When a lender employs the model form recommended by the Federal Reserve, an isolated circle or mark cannot create liability. Although the Federal Reserve could forbid any alterations of the form, it has not done so; the extensive regulations do not hint that the hand-drawn checkmarks, Xs, and circles so commonly added to preprinted forms in the process of signing must be extirpated. Perhaps a determined effort to embellish the form, as by using a yellow marker to highlight figures other than the annual percentage rate and finance charge, would make the highlighted figures "more conspicuous" despite the bolder type and boxes for the disclosures the Federal Reserve wants emphasized.

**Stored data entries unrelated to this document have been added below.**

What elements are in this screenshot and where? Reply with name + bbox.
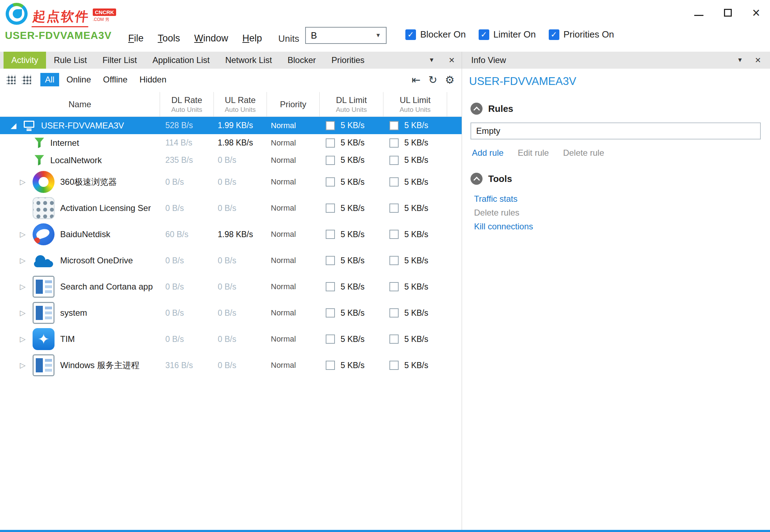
toggle-priorities-on[interactable]: ✓Priorities On	[549, 29, 614, 40]
column-header-ul-rate[interactable]: UL RateAuto Units	[213, 92, 267, 116]
detail-view-icon[interactable]	[22, 75, 31, 84]
ul-rate-value: 1.98 KB/s	[213, 138, 267, 148]
action-edit-rule[interactable]: Edit rule	[518, 148, 549, 158]
expander-icon[interactable]: ◢	[11, 121, 23, 130]
column-header-priority[interactable]: Priority	[267, 92, 319, 116]
filter-offline[interactable]: Offline	[98, 73, 132, 86]
menu-file[interactable]: File	[128, 33, 144, 44]
expander-icon[interactable]: ▷	[20, 282, 33, 291]
dl-limit-checkbox[interactable]	[326, 282, 335, 291]
ul-limit-checkbox[interactable]	[389, 308, 399, 318]
toggle-blocker-on[interactable]: ✓Blocker On	[405, 29, 466, 40]
dl-limit-checkbox[interactable]	[326, 138, 335, 148]
tab-network-list[interactable]: Network List	[217, 52, 280, 69]
dl-limit-checkbox[interactable]	[326, 121, 335, 130]
dl-limit-checkbox[interactable]	[326, 308, 335, 318]
collapse-all-icon[interactable]: ⇤	[412, 74, 421, 86]
table-row[interactable]: Internet114 B/s1.98 KB/sNormal5 KB/s5 KB…	[0, 134, 462, 151]
expander-icon[interactable]: ▷	[20, 256, 33, 265]
table-row[interactable]: Activation Licensing Ser0 B/s0 B/sNormal…	[0, 195, 462, 221]
dl-limit-cell: 5 KB/s	[319, 308, 383, 318]
table-row[interactable]: ▷Search and Cortana app0 B/s0 B/sNormal5…	[0, 274, 462, 300]
dl-limit-checkbox[interactable]	[326, 230, 335, 239]
units-dropdown[interactable]: B ▼	[305, 27, 387, 44]
table-row[interactable]: LocalNetwork235 B/s0 B/sNormal5 KB/s5 KB…	[0, 151, 462, 169]
ul-limit-checkbox[interactable]	[389, 334, 399, 344]
ul-limit-cell: 5 KB/s	[383, 308, 447, 318]
column-header-dl-rate[interactable]: DL RateAuto Units	[160, 92, 213, 116]
column-header-name[interactable]: Name	[0, 92, 160, 116]
action-traffic-stats[interactable]: Traffic stats	[474, 192, 770, 206]
info-view-close-icon[interactable]: ×	[755, 55, 761, 65]
table-row[interactable]: ▷TIM0 B/s0 B/sNormal5 KB/s5 KB/s	[0, 326, 462, 352]
ul-limit-checkbox[interactable]	[389, 256, 399, 265]
minimize-button[interactable]	[694, 15, 703, 16]
refresh-icon[interactable]: ↻	[428, 74, 437, 86]
checkbox-icon[interactable]: ✓	[479, 29, 489, 40]
tab-activity[interactable]: Activity	[4, 52, 46, 69]
gear-icon[interactable]: ⚙	[445, 74, 455, 86]
dl-limit-checkbox[interactable]	[326, 361, 335, 370]
action-kill-connections[interactable]: Kill connections	[474, 219, 770, 233]
ul-limit-checkbox[interactable]	[389, 204, 399, 213]
dl-limit-checkbox[interactable]	[326, 334, 335, 344]
expander-icon[interactable]: ▷	[20, 178, 33, 186]
tab-blocker[interactable]: Blocker	[280, 52, 324, 69]
close-button[interactable]: ×	[752, 6, 760, 19]
brand: 起点软件 CNCRK .COM 另	[33, 8, 116, 27]
collapse-tools-button[interactable]	[470, 173, 483, 185]
maximize-button[interactable]	[724, 9, 732, 17]
tab-rule-list[interactable]: Rule List	[46, 52, 95, 69]
table-row[interactable]: ◢USER-FDVVAMEA3V528 B/s1.99 KB/sNormal5 …	[0, 117, 462, 134]
table-row[interactable]: ▷Microsoft OneDrive0 B/s0 B/sNormal5 KB/…	[0, 247, 462, 274]
ul-limit-checkbox[interactable]	[389, 230, 399, 239]
toggle-limiter-on[interactable]: ✓Limiter On	[479, 29, 536, 40]
filter-online[interactable]: Online	[62, 73, 96, 86]
tab-priorities[interactable]: Priorities	[324, 52, 372, 69]
table-row[interactable]: ▷system0 B/s0 B/sNormal5 KB/s5 KB/s	[0, 300, 462, 326]
panel-dropdown-icon[interactable]: ▼	[429, 57, 435, 64]
ul-limit-checkbox[interactable]	[389, 156, 399, 165]
expander-icon[interactable]: ▷	[20, 335, 33, 343]
expander-icon[interactable]: ▷	[20, 230, 33, 239]
filter-hidden[interactable]: Hidden	[135, 73, 171, 86]
dl-limit-checkbox[interactable]	[326, 156, 335, 165]
filter-all[interactable]: All	[40, 73, 59, 86]
column-header-dl-limit[interactable]: DL LimitAuto Units	[319, 92, 383, 116]
table-row[interactable]: ▷Windows 服务主进程316 B/s0 B/sNormal5 KB/s5 …	[0, 352, 462, 378]
dl-limit-cell: 5 KB/s	[319, 204, 383, 213]
menu-tools[interactable]: Tools	[158, 33, 180, 44]
collapse-rules-button[interactable]	[470, 103, 483, 115]
column-sublabel: Auto Units	[400, 106, 431, 114]
action-add-rule[interactable]: Add rule	[472, 148, 503, 158]
checkbox-icon[interactable]: ✓	[405, 29, 416, 40]
tab-filter-list[interactable]: Filter List	[95, 52, 144, 69]
panel-close-icon[interactable]: ×	[449, 55, 455, 65]
rules-input[interactable]	[470, 122, 761, 139]
ul-limit-checkbox[interactable]	[389, 177, 399, 187]
menu-window[interactable]: Window	[194, 33, 228, 44]
dl-limit-checkbox[interactable]	[326, 177, 335, 187]
table-row[interactable]: ▷360极速浏览器0 B/s0 B/sNormal5 KB/s5 KB/s	[0, 169, 462, 195]
onedrive-icon	[33, 250, 55, 271]
action-delete-rules[interactable]: Delete rules	[474, 206, 770, 219]
ul-limit-value: 5 KB/s	[404, 177, 428, 187]
ul-limit-checkbox[interactable]	[389, 121, 399, 130]
column-header-ul-limit[interactable]: UL LimitAuto Units	[383, 92, 447, 116]
dl-limit-cell: 5 KB/s	[319, 230, 383, 239]
grid-view-icon[interactable]	[6, 75, 16, 84]
ul-limit-checkbox[interactable]	[389, 282, 399, 291]
action-delete-rule[interactable]: Delete rule	[563, 148, 604, 158]
checkbox-icon[interactable]: ✓	[549, 29, 559, 40]
table-row[interactable]: ▷BaiduNetdisk60 B/s1.98 KB/sNormal5 KB/s…	[0, 221, 462, 247]
dl-limit-checkbox[interactable]	[326, 204, 335, 213]
menu-help[interactable]: Help	[243, 33, 262, 44]
expander-icon[interactable]: ▷	[20, 309, 33, 317]
expander-icon[interactable]: ▷	[20, 361, 33, 370]
info-view-dropdown-icon[interactable]: ▼	[737, 57, 743, 64]
ul-limit-checkbox[interactable]	[389, 361, 399, 370]
dl-limit-checkbox[interactable]	[326, 256, 335, 265]
tab-application-list[interactable]: Application List	[145, 52, 217, 69]
ul-limit-value: 5 KB/s	[404, 138, 428, 148]
ul-limit-checkbox[interactable]	[389, 138, 399, 148]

But a single circle around the due date--the piece of information most vital to the consumer once the loan has been made, for failure to repay on time can lead to penalties--does not turn a model form into a violation of law.
Affirmed
Notes:
In addition to the two cases listed in the caption, the list includes two already decided by the court and eight more pending. Smith v. Cash Store Management, Inc., No. 99-2472 (7th Cir. Oct. 27, 1999), and Smith v. Fast Cash Advance, Inc., No. 99-2673 (7th Cir. Nov. 3, 1999) (unpublished order), are the decided cases. The others are Smith v. Americash Inc., No. 99-2936; Jackson v. Americash Loans, LLC, No. 99-3365; Jackson v. American Loan Co., No. 99-2596; Terry v. Payday Loan Corp. of Illinois, No. 99-3652; Laws v. Payday Loan Corp. of Illinois, No. 99-3625; Mitchem v. Payday Check Advance, Inc., No. 99-3353; Brown v. Payday Check Advance, Inc., No. 99-3110; and Hahn v. McKenzie Check Advance of Illinois, LLC, No. 99-3346. All of these cases were filed by a single law firm, on behalf of a stable of clients most of whom have filed or joined multiple suits. For reasons that we have been unable to discover, the Northern District of Illinois, in which these suits were filed, did not consolidate them before a single judge, even though the issues and parties have substantial overlap. Our court can do better. From now on, all appeals concerning payday loans will be handled by this panel, see Operating Procedure 6(b), and we will issue orders in each of the other eight pending appeals seeking the parties' views on the question whether these appeals should be decided summarily on the authority of Smith v. Cash Store Management and this opinion.